Task to complete
Would it be possible to copy exactly the lines from the one containing "(общественные здания и" to the end of the entries, including both and nothing else?

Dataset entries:
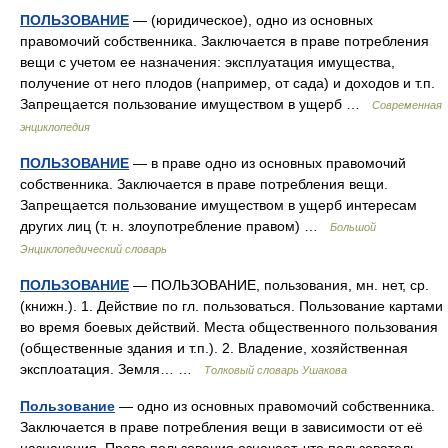
ПОЛЬЗОВАНИЕ
— (юридическое), одно из основных
правомочий собственника. Заключается в праве потребления
вещи с учетом ее назначения: эксплуатация имущества,
получение от него плодов (например, от сада) и доходов и т.п.
Запрещается пользование имуществом в ущерб …
Современная
энциклопедия
ПОЛЬЗОВАНИЕ
— в праве одно из основных правомочий
собственника. Заключается в праве потребления вещи.
Запрещается пользование имуществом в ущерб интересам
других лиц (т. н. злоупотребление правом) …
Большой
Энциклопедический словарь
ПОЛЬЗОВАНИЕ
— ПОЛЬЗОВАНИЕ, пользования, мн. нет, ср.
(книжн.). 1. Действие по гл. пользоваться. Пользование картами
во время боевых действий. Места общественного пользования
(общественные здания и т.п.). 2. Владение, хозяйственная
эксплоатация. Земля… …
Толковый словарь Ушакова
Пользование
— одно из основных правомочий собственника.
Заключается в праве потребления вещи в зависимости от её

Task output
(общественные здания и т.п.). 2. Владение, хозяйственная
эксплоатация. Земля… …
Толковый словарь Ушакова
Пользование
— одно из основных правомочий собственника.
Заключается в праве потребления вещи в зависимости от её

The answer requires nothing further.